The government claims to be supportive of a strong aid program. But how can that be if it keeps cutting foreign aid in order to spend money in other areas? How to explain the most recent diversion of funding?

It is clear that there is a consensus within the Coalition party room that Australia’s foreign aid program should be assigned a lower priority and given less resources. What is behind such thinking?

Below I list the three most commonly made arguments for lowering the foreign aid budget, and explain why these arguments are fundamentally flawed.
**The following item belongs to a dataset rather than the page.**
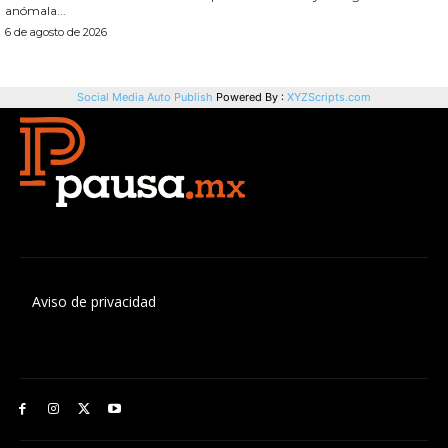
Aviso de privacidad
I conclude with my own sombre conclusion as to why I think foreign aid has been targeted (yet again).

  1. The budget emergency

The rationale first given by the Coalition government for cutting the aid program was that Australia’s budget was in crisis. The narrative was that too much spending by the previous government had forced the Abbott government to take drastic action. Foreign aid had to play its part.

That argument has been made again and again by the Coalition.

Julie Bishop, speaking at the Australasian Aid Conference in 2014, stated that:

“Now we have had to make some pretty tough decisions this year. We inherited a deteriorating budget from the previous government – cumulative deficits of $123 billion…. So the government was borrowing from overseas to pay our bills and our aid program – borrow overseas to send overseas.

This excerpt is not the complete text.